Garip bir şekilde, kadınlar bir partnerle yaşadıklarında, yalnız yaşadıkları zamana göre daha fazla ev işi yapma eğilimindedirler. Araştırmacılara göre, bunun nedeni, kadınların bir partnerle birlikte yaşadıklarında “cinsiyet rolleri” gereği kendilerini baskı altında hissetmeleri.

Dolayısıyla zihinsel yükün paylaşılması, kadınlar açısından da bir değişim gerektiriyor. Örneğin söz konusu ev işleri olduğunda, kadınlar genelde bekçilik yapma alışkanlığına düşebilirler. Yani otomatik bir şekilde, partnerleri ev işleri yaparken onu izleyebilir, eleştirebilir veya düzeltebilirler.

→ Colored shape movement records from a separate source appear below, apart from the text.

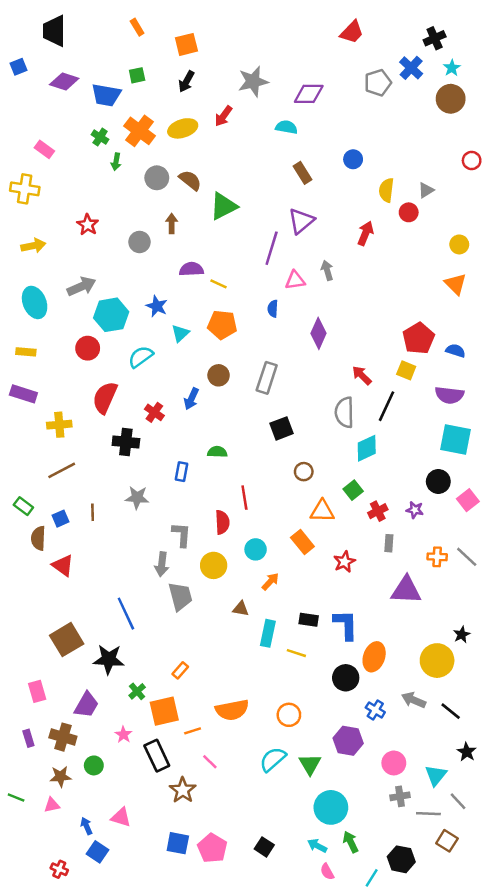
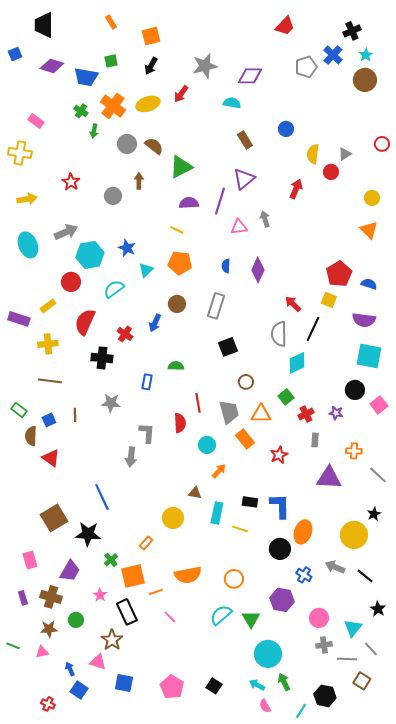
red circle: (472, 160) -> (382, 144), moved
purple semicircle: (191, 269) -> (189, 203), moved
blue semicircle: (273, 309) -> (226, 266), moved
yellow rectangle: (26, 352) -> (48, 306), moved, turned -42
brown line: (62, 470) -> (50, 381), turned 35
gray line: (467, 557) -> (378, 475), moved
yellow circle: (214, 565) -> (173, 518), moved
gray trapezoid: (180, 596) -> (229, 412), moved
brown star: (183, 790) -> (112, 640), moved
blue square: (178, 843) -> (124, 683), moved

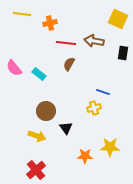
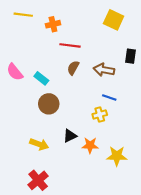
yellow square: (118, 19) -> (114, 20), moved
brown arrow: (94, 41) -> (104, 70), moved
brown circle: (46, 111) -> (49, 104), moved
black triangle: (66, 128) -> (70, 136), turned 40
orange star: (85, 156) -> (90, 145), moved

Oysa işleri halletmek için partnerinize güvenebilmeniz gerekir. Bir şeyin belirli bir şekilde yapılmasını önemsiyorsanız, bunun sizin için neden önemli olduğunu ona açıklamayı deneyin. Bu tür istekleri eleştiri olarak değil, önemsediğiniz küçük ayrıntılar olarak çerçevelendirin.

4. Konuşmaya devam edin

Maalesef, zihinsel yükün eşit paylaşımını tek bir konuşma ile çözemeyeceksiniz. Bunu öğrenmek muhtemelen zaman alacak, çokça konuşma gerektirecek. Ama kesinlikle çok değerli. Birbirinize karşı sabırlı olmaya çalışın. İşlerin nasıl gittiğini, neyin işe yarayıp yaramadığını ve her ikinizin de nasıl hissettiğini görmek için düzenli olarak iletişim kurmaya özen gösterin.

İlginizi çekebilir: Kadınlar her yıl daha da mutsuzlaşıyor: Peki, ne yapmalı?

Uplifers
Kaliteli ve mutlu yaşam koçunuz!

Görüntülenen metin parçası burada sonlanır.